Deutschland setzt Aufnahme afghanischer Flüchtlinge fort – Restriktive Migrationspolitik bleibt bestehen
- Deutschland setzt Aufnahme afghanischer Flüchtlinge fort, basierend auf früheren Zusagen.
- Restriktive Migrationspolitik bleibt bestehen, keine neuen Aufnahmeprogramme geplant.
Ein weiterer Charterflug brachte 160 Afghanen nach Deutschland. Die Maschine landete am Flughafen Berlin-Brandenburg. Diese Einreisen basieren auf früheren Aufnahmezusagen der Bundesregierung, während neue Programme politisch nicht mehr vorgesehen sind.
Die Chartermaschine kam aus Islamabad.
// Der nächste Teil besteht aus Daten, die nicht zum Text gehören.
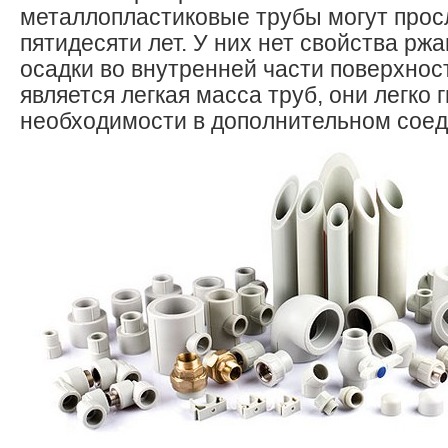
металлопластиковые трубы могут прос
пятидесяти лет. У них нет свойства рж
осадки во внутренней части поверхно
является легкая масса труб, они легко г
необходимости в дополнительном соед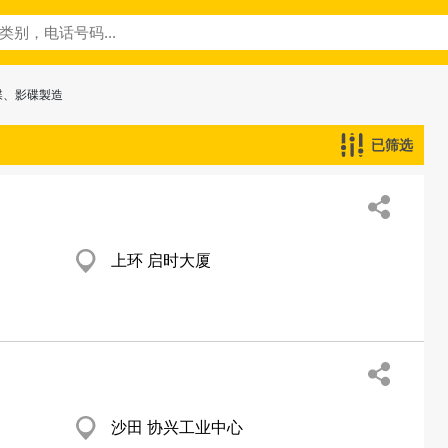
碟、影碟製造
已筛选
上环 启时大厦
沙田 协兴工业中心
An Bord waren Afghanen, die nach der Machtübernahme der Taliban 2021 eine Aufnahmezusage erhielten. Nach der Ankunft werden sie registriert und auf Bundesländer verteilt.
Von den Eingereisten stammen 154 Personen aus dem Bundesaufnahmeprogramm Afghanistan. Eine frühere Ortskraft deutscher Institutionen und fünf Familienangehörige waren ebenfalls an Bord.
Viele Afghanen mit Zusagen sind noch in Pakistan. Während Sicherheitsüberprüfungen und Visa-Verfahren sind sie in Gästehäusern untergebracht. Pakistan hatte eine Frist bis Jahresende gesetzt, um die Verfahren abzuschließen.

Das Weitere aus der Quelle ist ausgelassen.